Entrei
em seu quarto silencioso. Mobília espartana, com móveis envernizados na cor
canela. Beiradas arredondadas, sem puxadores. Uma cômoda comprida na parede
esquerda, um guarda-roupas baixo, de aproximadamente um metro e meio de altura,
só com gavetas. Na parede direita, a preciosidade: sua estante, sem vidros, sem
portas, livros expostos para estarem sempre à mão. Os grandes - um de capa azul
aço, com beiradas de páginas escorregando da brochura – ficam na frente. Atrás,
enfileirados pelo comprimento, os outros.
Fico
imaginando quanto ele os folheou, quanto daquele conteúdo todo foi filtrado pelo
seu talento e escorreu para dentro de seus contos, crônicas, romances.
Noto
que não existe televisão naquele pequeno quarto. Para quê? Só tiraria a
concentração de um gênio. E também, concluo, sua cabeça devia viver tão povoada
de ideias, pensamentos, que o aparelho seria supérfluo.
Sento
na cadeira que está junto à mesa redonda, com gavetas que se abrem sob o tampo.

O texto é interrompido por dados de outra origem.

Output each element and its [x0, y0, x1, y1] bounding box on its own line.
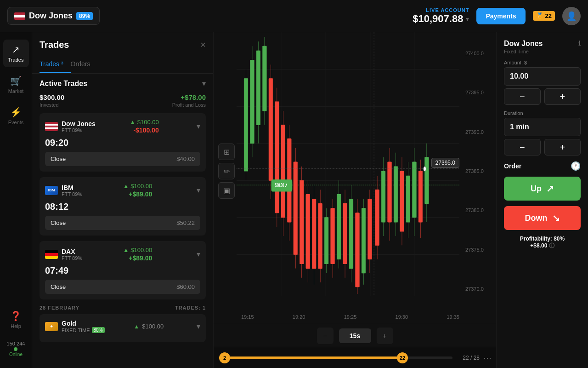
flag-us-icon — [14, 12, 25, 20]
candlestick-tool-button[interactable]: ⊞ — [218, 144, 235, 160]
interval-current: 15s — [339, 328, 371, 343]
trade-instrument-ibm: IBM IBM FTT 89% — [45, 184, 82, 197]
interval-bar: − 15s + — [214, 324, 496, 347]
help-icon: ❓ — [10, 310, 22, 322]
close-dax-button[interactable]: Close $60.00 — [45, 280, 200, 294]
close-val-dax: $60.00 — [176, 283, 195, 290]
svg-rect-14 — [250, 60, 254, 143]
chevron-ibm[interactable]: ▾ — [197, 186, 200, 195]
amount-increase-button[interactable]: + — [544, 88, 581, 105]
draw-tool-button[interactable]: ✏ — [218, 163, 235, 179]
svg-rect-59 — [343, 204, 347, 264]
price-axis: 27400.0 27395.0 27390.0 27385.0 27380.0 … — [462, 32, 496, 296]
progress-track-container: 2 22 — [218, 356, 459, 359]
svg-rect-92 — [413, 162, 417, 218]
chevron-dowjones[interactable]: ▾ — [197, 122, 200, 131]
svg-rect-26 — [275, 102, 279, 213]
chevron-down-icon: ▾ — [466, 15, 469, 23]
panel-tool-button[interactable]: ▣ — [218, 182, 235, 199]
progress-bar-area: 2 22 22 / 28 ⋯ — [214, 347, 496, 368]
trade-time-dax: 07:49 — [45, 265, 200, 276]
trades-panel: Trades × Trades ³ Orders Active Trades ▾… — [32, 32, 214, 368]
close-ibm-button[interactable]: Close $50.22 — [45, 216, 200, 230]
price-label-3: 27390.0 — [465, 129, 492, 135]
instrument-name: Dow Jones — [29, 11, 73, 21]
pnl-label: Profit and Loss — [172, 102, 206, 108]
down-button[interactable]: Down ↘ — [504, 206, 581, 230]
duration-increase-button[interactable]: + — [544, 139, 581, 155]
close-button[interactable]: × — [200, 40, 206, 50]
chevron-dax[interactable]: ▾ — [197, 250, 200, 259]
trades-tabs: Trades ³ Orders — [32, 56, 213, 74]
profitability-info: Profitability: 80% +$8.00 ⓘ — [504, 236, 581, 250]
duration-decrease-button[interactable]: − — [504, 139, 541, 155]
chart-area: ⊞ ✏ ▣ — [214, 32, 496, 368]
close-dowjones-button[interactable]: Close $40.00 — [45, 152, 200, 166]
avatar: 👤 — [562, 7, 581, 25]
tab-orders[interactable]: Orders — [71, 56, 98, 73]
chevron-active-trades[interactable]: ▾ — [202, 79, 206, 88]
up-label: Up — [531, 184, 542, 194]
interval-minus-button[interactable]: − — [317, 328, 334, 344]
active-trades-title: Active Trades — [40, 80, 87, 88]
section-trades-count: TRADES: 1 — [175, 305, 206, 310]
progress-start-dot: 2 — [219, 352, 230, 363]
price-label-7: 27370.0 — [465, 286, 492, 292]
sidebar-item-trades[interactable]: ↗ Trades — [3, 40, 29, 67]
time-label-5: 19:35 — [447, 314, 459, 320]
amount-input[interactable] — [504, 67, 581, 86]
trade-instrument-dowjones: Dow Jones FTT 89% — [45, 120, 96, 133]
price-label-2: 27395.0 — [465, 90, 492, 95]
svg-rect-41 — [306, 194, 310, 268]
svg-rect-65 — [356, 213, 360, 287]
svg-rect-47 — [318, 204, 322, 269]
trade-card-dax: DAX FTT 89% ▲ $100.00 +$89.00 ▾ 07:49 Cl… — [40, 241, 206, 299]
up-button[interactable]: Up ↗ — [504, 177, 581, 201]
info-button[interactable]: ℹ — [578, 40, 581, 47]
online-label: Online — [9, 352, 23, 357]
time-label-2: 19:20 — [293, 314, 305, 320]
amount-label: Amount, $ — [504, 60, 581, 65]
svg-rect-89 — [406, 176, 410, 222]
sidebar-item-market[interactable]: 🛒 Market — [3, 71, 29, 98]
sidebar-item-events[interactable]: ⚡ Events — [3, 102, 29, 130]
right-panel-subtitle: Fixed Time — [504, 49, 543, 54]
duration-value: 1 min — [504, 118, 581, 136]
interval-plus-button[interactable]: + — [377, 328, 393, 344]
progress-end-dot: 22 — [397, 352, 408, 363]
profit-info-icon: ⓘ — [549, 242, 554, 249]
trade-amount-val-dax: ▲ $100.00 — [123, 247, 152, 253]
trade-amount-ibm: ▲ $100.00 +$89.00 — [123, 183, 152, 198]
sidebar-nav: ↗ Trades 🛒 Market ⚡ Events ❓ Help 150 24… — [0, 32, 32, 368]
trades-icon: ↗ — [12, 44, 20, 55]
svg-rect-50 — [324, 218, 328, 264]
time-label-4: 19:30 — [396, 314, 408, 320]
svg-rect-11 — [244, 79, 248, 171]
payments-button[interactable]: Payments — [476, 8, 525, 24]
up-arrow-icon: ↗ — [546, 183, 554, 194]
instrument-selector[interactable]: Dow Jones 89% — [7, 7, 100, 25]
svg-rect-83 — [394, 167, 398, 222]
svg-text:$10.00 ↗: $10.00 ↗ — [275, 182, 288, 189]
online-count: 150 244 — [7, 341, 25, 346]
close-val-dowjones: $40.00 — [176, 155, 195, 162]
svg-rect-44 — [312, 199, 316, 269]
chevron-gold[interactable]: ▾ — [197, 322, 200, 331]
amount-decrease-button[interactable]: − — [504, 88, 541, 105]
svg-rect-62 — [349, 199, 353, 269]
online-dot — [14, 347, 17, 351]
svg-rect-29 — [281, 125, 285, 217]
progress-counter: 22 / 28 — [463, 355, 480, 361]
amount-section: Amount, $ − + — [504, 60, 581, 105]
sidebar-item-help[interactable]: ❓ Help — [3, 306, 29, 334]
tab-trades[interactable]: Trades ³ — [40, 56, 71, 73]
trade-pnl-dax: +$89.00 — [129, 254, 152, 262]
right-panel-title: Dow Jones — [504, 40, 543, 48]
time-label-3: 19:25 — [344, 314, 357, 320]
price-label-1: 27400.0 — [465, 51, 492, 56]
trades-summary: $300.00 Invested +$78.00 Profit and Loss — [40, 93, 206, 108]
progress-more-button[interactable]: ⋯ — [483, 353, 492, 363]
amount-stepper-row: − + — [504, 88, 581, 105]
trade-card-ibm: IBM IBM FTT 89% ▲ $100.00 +$89.00 ▾ 08:1… — [40, 177, 206, 236]
live-account[interactable]: LIVE ACCOUNT $10,907.88 ▾ — [413, 7, 469, 25]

Em uma delas, encontro um lápis de pedreiro, azul marinho, apontado a estilete,
irregularmente. Seguro-o entre meus dedos. Para que serviria um lápis de
pedreiro a um escritor? E olhe que ele está gasto, quase um toco.
Passo
de leve, em reverência, minha mão sobre os objetos da gaveta. Pertenceram a ele
e agora estão ali, inertes, inúteis. Terei coragem, algum dia, agora que tudo
aquilo me pertence, de macular esse santuário? De usar aquela mesa-escrivaninha
para apoiar meu notebook e escrever
meus próprios contos?
Na
dúvida, saio do lugar.
Lá
fora, está um dia meio nublado, de temperatura agradável.
Muita
gente já chegou. Hoje será a inauguração da ‘casa nova’, que ainda está em meio
à reforma.
No
galpão que foi construído ao lado da churrasqueira, nada pôde ser colocado,
porque o pedreiro, com sua natural lerdeza, não concluiu o piso, que ainda está
só na fase do pedregulho e areia. Esbarro em meu pai, que acabou de chegar, mas
continuo a olhar fixamente para o chão, e daí, para o telhado rústico. Cadê as
rosas do Caio que enfeitavam aquele pedaço do quintal? Aquele telhado impediria
a passagem do sol, não permitindo que elas crescessem viçosas, como ele
gostava. Caio tinha um roseiral, bem ali, onde será o galpão. Eu preferia as
rosas; não gosto de churrasco.
Caminho
alguns passos e posso entrever, pelo vão da porta, o espaço da cozinha da
churrasqueira atulhado de gente que bebe e ri, ri muito. Um alvoroço.
Topo
com o companheiro de Caio, à época de sua morte. Seu rosto me é tão familiar!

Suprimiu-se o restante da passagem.